The setting of A Streetcar Named Desire is New Orleans, where the days and nights are hot, at a time before air conditioning. The duplex the main characters live in is well-constructed and has a Mardi Gras atmosphere. The lights out the window and the street below the apartment create a bustling, sweltering, dilapidated feel. The job of translating the stage set to a film set is no easy one, and the set designers succeed in creating a plausible, living world for the action to take place in.
The costumes used in the film capture the attitudes of the characters wearing them. The white tank top of Stanley (Marlon Brando) reveals his masculine nature and hot temper. The floating, effervescent dresses worn by Blanche (Vivien Leigh) capture her superficiality and lack of money sense.

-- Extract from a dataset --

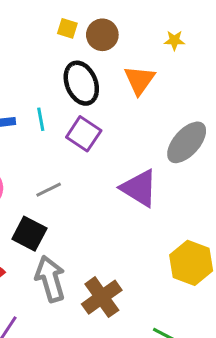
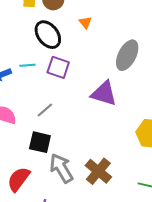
orange triangle: (139, 80) -> (85, 22), size x0.6
cyan line: (41, 119) -> (27, 65), turned -70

The effectiveness of the apparently hot and humid atmosphere is accented by the characters’ sweatiness, and sweat is certainly a big part of what makes the setting and costumes believable.
The cinematography of Harry Stradling in A Streetcar Named Desire makes the film intimate and intense. In scenes where tension between characters is high, as in the dining scene in which Stanley breaks plates, the camera remains fixed at an angle that shows all the people involved and their alienation from one another. In more intimate scenes, like the rape scene, the date between Blanche and her beau, Mitch (Karl Malden), and the scene in which he forces Blanche into the light, close-ups are used to accentuate the emotion of the scene and reveal characters’’ emotions in their facial expressions. This film uses cinematography to heighten the emotional power of the story.
Settings, costumes, and cinematography can make or break a film. A Streetcar Named Desire uses these tools to tell its story effectively. The emotional power and vivid detail afforded by these elements makes this film an enduring favorite.